- Born: 31 December 1948 (age 77) Mymensingh District, East Bengal, Dominion of Pakistan
- Citizenship: Bangladeshi
- Education: College of Arts and Crafts (BFA, 1969)
- Known for: Painting, drawing, illustration, book design
- Movement: Contemporary art, Bengal School
- Awards: Shilpacharya Zainul Abedin Award; Atish Dipankar Gold Medal; Palok Shishu Sahitya Sangshad Award; Chandrabati Gold Medal; Poet Abu Zafar Obaidullah Award; Begum Faizunessa Gold Medal;

= Biren Shome =

Bangladeshi painter and freedom fighter (born 1948)

Biren Shome (বীরেন সোম; born 31 December 1948) is a Bangladeshi painter, draughtsman, illustrator, children's book author, and freedom fighter. He is considered one of the major painters of the 1960s generation in Bangladesh. Shome has worked in a variety of media including oil, acrylic, watercolour, pastel, and line drawing. He has exhibited widely in Bangladesh and abroad, and his works often explore themes of the Liberation War, the Language Movement, and the beauty and social life of Bangladesh.

==Early life and education==

Biren Shome was born on 31 December 1948 in Mymensingh District, East Bengal, Dominion of Pakistan (in the present-day Jamalpur District, Bangladesh). His father was Debendra Kumar Som and his mother was Kanak Probha Som.

He enrolled at the then College of Arts and Crafts (now the Faculty of Fine Arts, University of Dhaka) in 1964 and completed his Bachelor of Fine Arts in 1969. He studied under the guidance of Zainul Abedin, the founder of the institution.

==Career==

===Early career and the Liberation War===

Shome began his career while still a student, holding his first solo exhibition at the Charukala College gallery in 1968, titled "Untitled".

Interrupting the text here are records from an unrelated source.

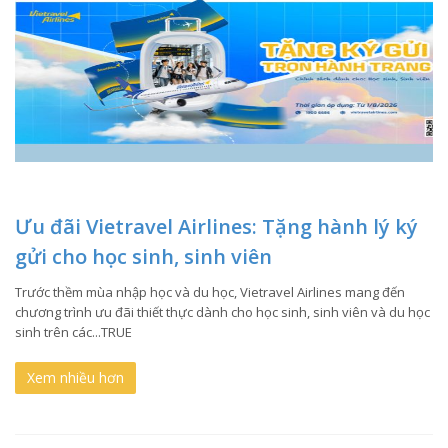
Ưu đãi Vietravel Airlines: Tặng hành lý ký
gửi cho học sinh, sinh viên
Trước thềm mùa nhập học và du học, Vietravel Airlines mang đến
chương trình ưu đãi thiết thực dành cho học sinh, sinh viên và du học
sinh trên các...TRUE
Xem nhiều hơn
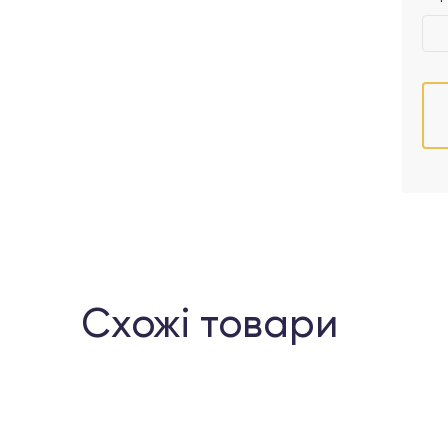
Схожі товари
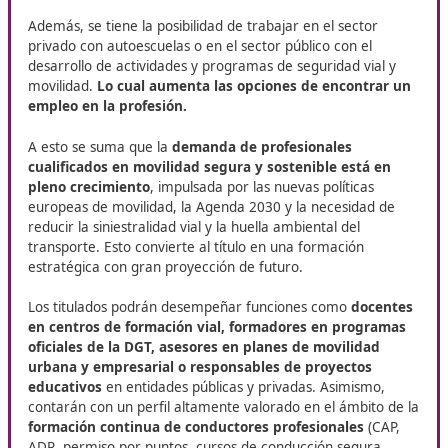
Movilidad Segura y Sostenible
Conseguir la
FP para la Movilidad Segura y Sostenible
una
nueva puerta dentro del mercado laboral
¡Convirtiéndote en un profesional de la Seguridad Via
reforzando a conductores de todo el territorio nacio
Este ciclo formativo se puede cursar en modalidad
Online
Distancia
, lo que te permite compatibilizar los estudios co
personal o profesional. Gracias a una
plataforma virtual
interactiva
tendrás acceso a contenidos actualizados, re
didácticos digitales, tutorización personalizada y un segui
continuo de tu aprendizaje.
Poder graduarte con DAC docencia
es mucho más que el
una etapa académica, significa celebrar el esfuerzo, la co
y la valentía de quienes han decidido prepararse para con
propio futuro. La graduación en nuestra
Formación Profe
en Movilidad Segura y Sostenible ,
representa el comie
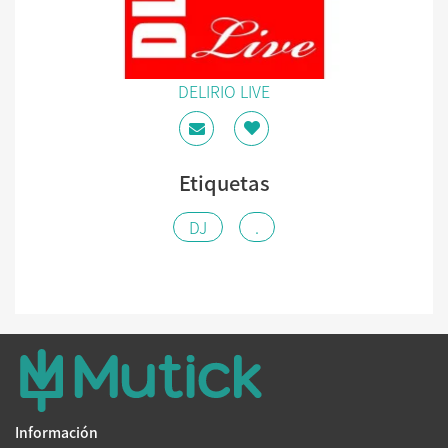
DELIRIO LIVE
Etiquetas
DJ
.
Información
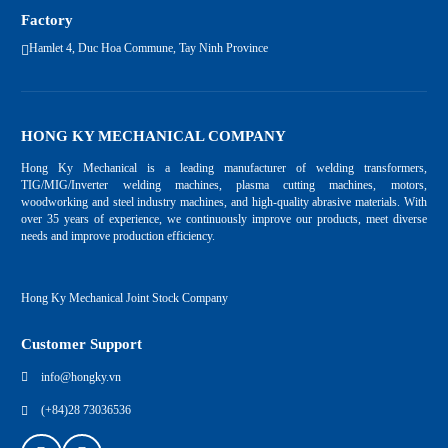
Factory
Hamlet 4, Duc Hoa Commune, Tay Ninh Province
HONG KY MECHANICAL COMPANY
Hong Ky Mechanical is a leading manufacturer of welding transformers,
TIG/MIG/Inverter welding machines, plasma cutting machines, motors,
woodworking and steel industry machines, and high-quality abrasive materials. With
over 35 years of experience, we continuously improve our products, meet diverse
needs and improve production efficiency.
Hong Ky Mechanical Joint Stock Company
Customer Support
info@hongky.vn
(+84)28 73036536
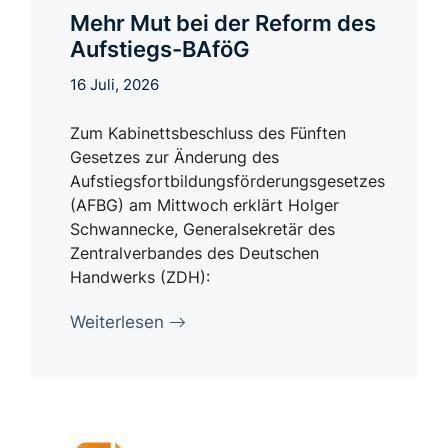
Mehr Mut bei der Reform des
Aufstiegs-BAföG
16 Juli, 2026
Zum Kabinettsbeschluss des Fünften
Gesetzes zur Änderung des
Aufstiegsfortbildungsförderungsgesetzes
(AFBG) am Mittwoch erklärt Holger
Schwannecke, Generalsekretär des
Zentralverbandes des Deutschen
Handwerks (ZDH):
Weiterlesen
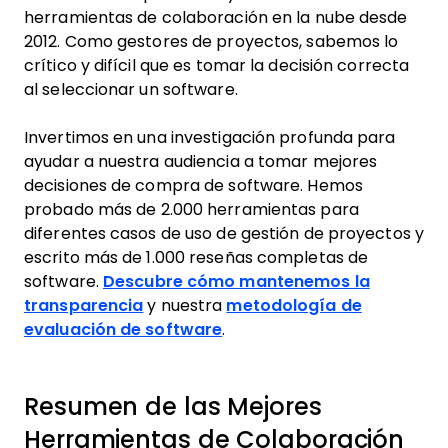
herramientas de colaboración en la nube desde
2012. Como gestores de proyectos, sabemos lo
crítico y difícil que es tomar la decisión correcta
al seleccionar un software.
Invertimos en una investigación profunda para
ayudar a nuestra audiencia a tomar mejores
decisiones de compra de software. Hemos
probado más de 2.000 herramientas para
diferentes casos de uso de gestión de proyectos y
escrito más de 1.000 reseñas completas de
software.
Descubre cómo mantenemos la
transparencia
y nuestra
metodología de
evaluación de software
.
Resumen de las Mejores
Herramientas de Colaboración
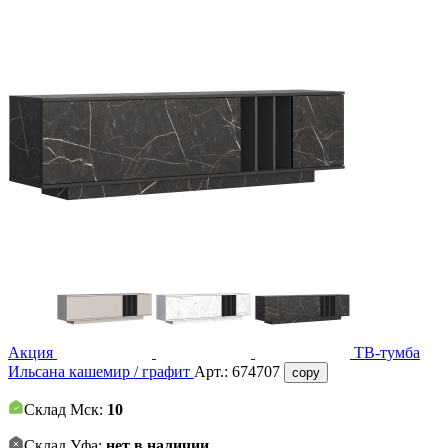
Акция
ТВ-тумба
Ильсана кашемир / графит
Арт.:
674707
copy
Склад Мск:
10
Склад Уфа:
нет в наличии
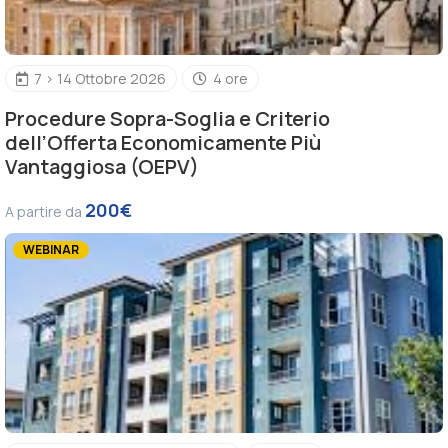
7 > 14 Ottobre 2026
4 ore
Procedure Sopra-Soglia e Criterio
dell’Offerta Economicamente Più
Vantaggiosa (OEPV)
200€
A partire da
WEBINAR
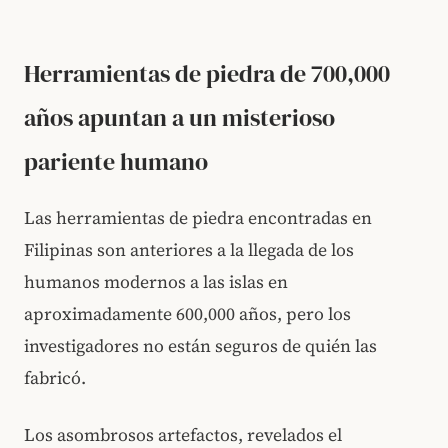
Herramientas de piedra de 700,000
años apuntan a un misterioso
pariente humano
Las herramientas de piedra encontradas en
Filipinas son anteriores a la llegada de los
humanos modernos a las islas en
aproximadamente 600,000 años, pero los
investigadores no están seguros de quién las
fabricó.
Los asombrosos artefactos, revelados el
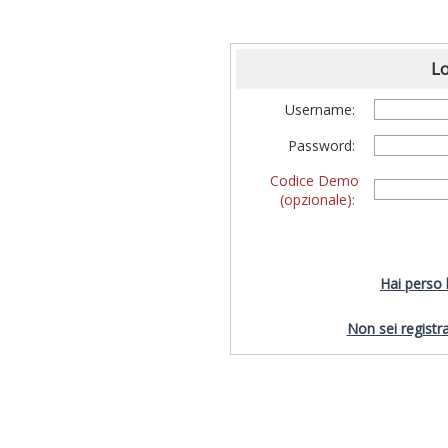
Lo
Username:
Password:
Codice Demo
(opzionale):
Hai perso
Non sei registra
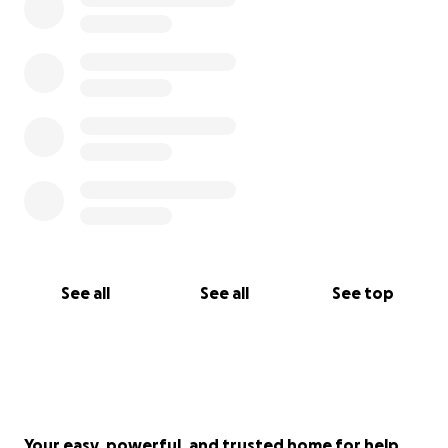
See all
See all
See top
Your easy, powerful, and trusted home for help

During the Bangladesh Liberation War in 1971, Shome was a freedom fighter. He worked as a designer in the Directorate of Press, Publicity, Information and Broadcasting at Mujibnagar (the provisional government of Bangladesh). He was the youngest member of a six-person team led by Quamrul Hassan that created posters and paintings for the war effort.

===Later career===

For over thirty-five years, Shome worked as a senior artist and later chief artist at the Bangladesh National Herbarium until his retirement.

In 1985, he created a popular series of children's colouring books titled Esho, Chhobi Aki. He has also written several books, including Bangladesher Shadhinota Songrame Shilpisomaj (Society of Artists in Bangladesh's Liberation Struggle).

Shome's works have been included in numerous publications, including the album Sadakalo '71, a collection of black and white artworks by 57 artists on the Liberation War.

==Artistic practice==

Shome works across a range of media, including oil, acrylic, watercolour, pastel, line drawing, and collograph. He is known for his exploration of lines, often using white ink on black paper to create stark, minimalist drawings.

His works frequently depict the Bangladesh Liberation War, the Bengali Language Movement, and the lives and landscapes of Bangladesh, including villages, rivers, and the people of Bengal. He has also created portraits of Lalon and other bauls, and explored themes of nature, women, and horses.

==Selected exhibitions==

===Solo exhibitions===

Shome has held twelve solo exhibitions. These include:

- Untitled (1968) – Charukala College Gallery, Dhaka (first solo)
- Life in Abstraction, Abstraction in Life (2013) – Bengal Gallery of Fine Arts, Dhaka
- Liberation War Bangabandhu Bangladesh (2019) – Gallery Chitrak, Dhaka (11th solo)
- Lines of Grace (2022) – Gallery Shilpangan, Dhaka (12th solo)

===Group exhibitions===

Shome has participated in over 60 group exhibitions in Bangladesh and abroad, including in India, Germany, England, Hong Kong, and Brazil.

==Awards and recognition==

Shome has received several awards, including:

- Shilpacharya Zainul Abedin Award
- Atish Dipankar Gold Medal
- Palok Shishu Sahitya Sangshad Award
- Chandrabati Gold Medal
- Poet Abu Zafar Obaidullah Award
- Begum Faizunessa Gold Medal

In 2022, Focus Bangladesh honoured him with a Lifetime Achievement Award for his contribution to fine arts in the country.